(Action item):
The lines to be copied are those below that contain "Koblenz".

(Dataset):
•••••

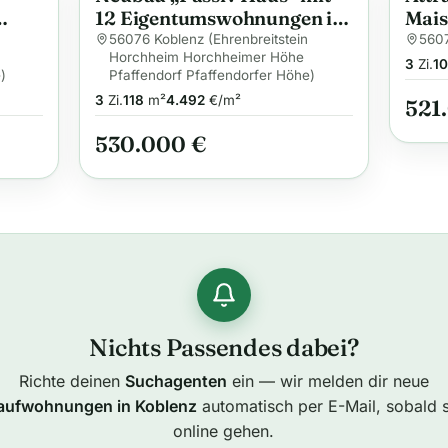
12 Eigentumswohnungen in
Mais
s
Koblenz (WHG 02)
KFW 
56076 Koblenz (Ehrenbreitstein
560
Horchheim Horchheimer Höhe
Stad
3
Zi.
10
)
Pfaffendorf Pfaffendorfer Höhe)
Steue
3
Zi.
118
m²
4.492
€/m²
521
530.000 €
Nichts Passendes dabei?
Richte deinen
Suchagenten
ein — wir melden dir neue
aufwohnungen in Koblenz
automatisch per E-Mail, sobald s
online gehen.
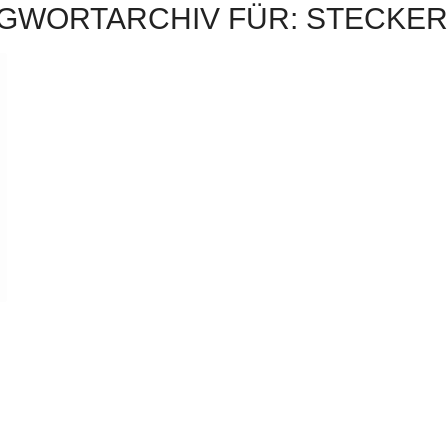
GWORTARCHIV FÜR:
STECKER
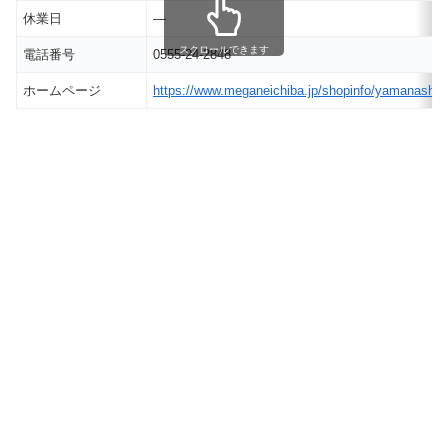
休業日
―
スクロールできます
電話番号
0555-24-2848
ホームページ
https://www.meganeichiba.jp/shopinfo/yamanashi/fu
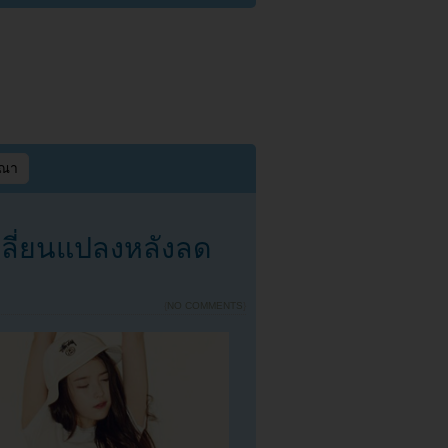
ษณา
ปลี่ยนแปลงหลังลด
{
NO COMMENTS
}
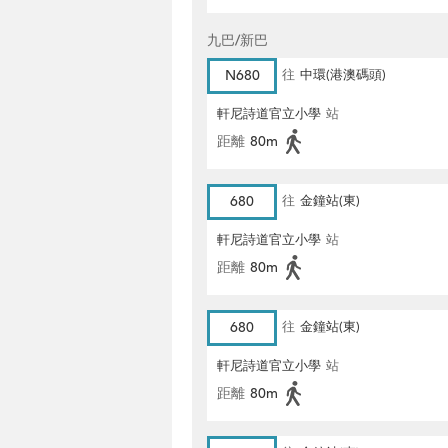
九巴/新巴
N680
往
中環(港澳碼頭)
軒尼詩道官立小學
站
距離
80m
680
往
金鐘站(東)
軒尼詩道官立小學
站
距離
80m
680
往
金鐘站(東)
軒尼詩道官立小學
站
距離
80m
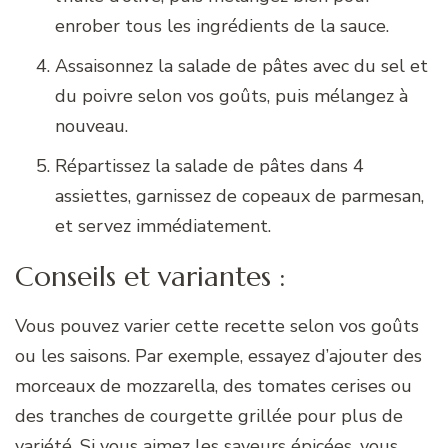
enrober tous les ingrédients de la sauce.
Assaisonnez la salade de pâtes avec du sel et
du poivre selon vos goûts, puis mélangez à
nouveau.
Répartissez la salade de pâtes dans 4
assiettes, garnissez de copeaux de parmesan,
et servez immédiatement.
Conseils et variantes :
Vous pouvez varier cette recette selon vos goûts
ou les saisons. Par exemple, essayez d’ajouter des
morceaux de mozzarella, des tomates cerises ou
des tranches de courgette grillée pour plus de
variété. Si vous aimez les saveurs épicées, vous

•••••

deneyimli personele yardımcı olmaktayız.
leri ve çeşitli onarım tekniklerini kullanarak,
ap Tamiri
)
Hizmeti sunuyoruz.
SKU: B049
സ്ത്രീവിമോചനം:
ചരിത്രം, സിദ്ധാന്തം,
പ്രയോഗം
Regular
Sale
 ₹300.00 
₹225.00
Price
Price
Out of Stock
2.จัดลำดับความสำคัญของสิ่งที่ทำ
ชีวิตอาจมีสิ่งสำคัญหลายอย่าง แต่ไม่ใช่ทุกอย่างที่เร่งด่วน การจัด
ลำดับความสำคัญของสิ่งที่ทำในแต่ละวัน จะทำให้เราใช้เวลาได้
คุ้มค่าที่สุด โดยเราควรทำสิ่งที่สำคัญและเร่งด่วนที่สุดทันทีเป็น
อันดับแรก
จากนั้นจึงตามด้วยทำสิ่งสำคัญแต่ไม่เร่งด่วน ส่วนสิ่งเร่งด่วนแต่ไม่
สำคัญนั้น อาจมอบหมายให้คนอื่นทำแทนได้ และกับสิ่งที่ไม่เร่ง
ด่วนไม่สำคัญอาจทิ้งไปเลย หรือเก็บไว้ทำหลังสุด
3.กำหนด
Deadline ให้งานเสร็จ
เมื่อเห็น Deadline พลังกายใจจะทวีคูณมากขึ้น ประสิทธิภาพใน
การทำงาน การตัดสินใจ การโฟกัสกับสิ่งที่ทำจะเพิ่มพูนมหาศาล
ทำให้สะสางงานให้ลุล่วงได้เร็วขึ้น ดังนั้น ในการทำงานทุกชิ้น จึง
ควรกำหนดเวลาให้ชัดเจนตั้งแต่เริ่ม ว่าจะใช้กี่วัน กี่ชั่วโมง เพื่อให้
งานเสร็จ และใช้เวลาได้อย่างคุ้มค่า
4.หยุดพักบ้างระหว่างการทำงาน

•••••

(Your response):
Koblenz (WHG 02)
56076 Koblenz (Ehrenbreitstein
aufwohnungen in Koblenz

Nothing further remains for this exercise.